Iraq also has an elite international terrorist training camp at the Salman Pak located southwest of Baghdad. "Iraq has had the means, before and after the Gulf War, through individual agents like Ihsan Barbouti, Ramzi Youssef and Abdul Rahman Yasin, an indicted fugitive from the World Trade Center bombing currently hiding in Baghdad, to execute terrorist attacks against Americans in the United States and elsewhere, maintained the plaintiffs in the suit.
Ramzi Youssef was convicted for his involvement in the first bombing of the World Trade Center in 1993. He also blew up a 747 in the Philippines in 1995, killing one man. He is presently serving 240 years in prison.
Dramatic Similarites
Furthermore, said the plaintiffs, the Iraqi-inspired terrorist attacks that have occurred have often utilized ammonium nitrate (fertilizer), nitromethane and cyanide, bomb ingredients that Iraq had been attempting to procure since before the Gulf War.
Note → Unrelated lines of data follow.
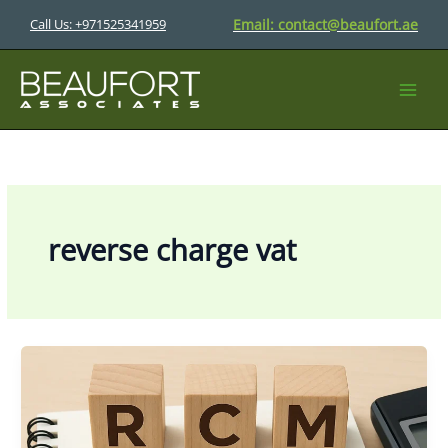
Skip
Email:
contact@beaufort.ae
Call Us: +971525341959
to
content
reverse charge vat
The plaintiffs alleged that the bombing of the Murrah Federal Building in April 1995 had dramatic similarities to the February 1993 bombing of the World Trade Center, maintaining that in each instance, the bomb was a massive "fertilizer bomb.
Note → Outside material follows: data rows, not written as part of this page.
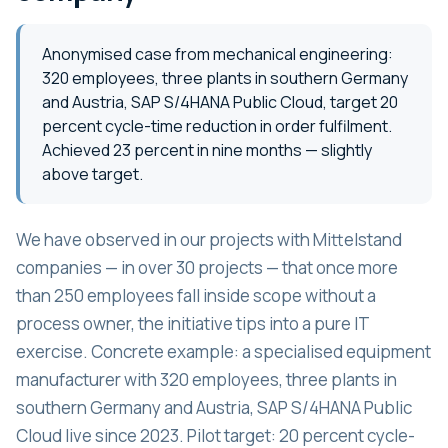
Anonymised case from mechanical engineering:
320 employees, three plants in southern Germany
and Austria, SAP S/4HANA Public Cloud, target 20
percent cycle-time reduction in order fulfilment.
Achieved 23 percent in nine months — slightly
above target.
We have observed in our projects with Mittelstand
companies — in over 30 projects — that once more
than 250 employees fall inside scope without a
process owner, the initiative tips into a pure IT
exercise. Concrete example: a specialised equipment
manufacturer with 320 employees, three plants in
southern Germany and Austria, SAP S/4HANA Public
Cloud live since 2023. Pilot target: 20 percent cycle-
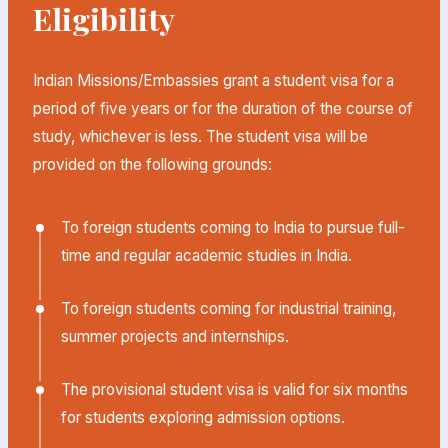
Eligibility
Indian Missions/Embassies grant a student visa for a
period of five years or for the duration of the course of
study, whichever is less. The student visa will be
provided on the following grounds:
To foreign students coming to India to pursue full-
time and regular academic studies in India.
To foreign students coming for industrial training,
summer projects and internships.
The provisional student visa is valid for six months
for students exploring admission options.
"Both bombs were delivered to their targets in rented Ryder trucks, which had been rented in adjoining states. Both attacks were timed in order to inflict substantial casualties and to bring down the targeted buildings, alleged the plaintiffs.
When the Murrah Building was bombed, said the plaintiffs, Abdul Hakim Murad, in a prison cell in New York City awaiting trial for his part in the plot to bomb five American 747 aircraft, admitted verbally on April 19, 1995 and in writing that Ramzi Youssefs "liberation army was responsible for the Murrah Building bombing.
Murads conspiratorial admission of foreign involvement in the Oklahoma City bombing was revealed by an FBI report that was referenced in Timothy McVeighs March 1997 petition for writ of mandamus, said the plaintiffs.
According to the plaintiffs, McVeigh and others attempted in October 1994 to blow up a metal milk jug with a small ammonium nitrate device.
"That attempt merely fizzled. Six months later -- and only three months after Nichols returned from the Philippines -- the same two individuals (supposedly) were able to devastate the Murrah Building with approximately 5,000 pounds of ammonium nitrate and Nitromethane.
"Plaintiffs assert that this quantum leap in technical expertise occurred during Nichols last trip to the Philippines.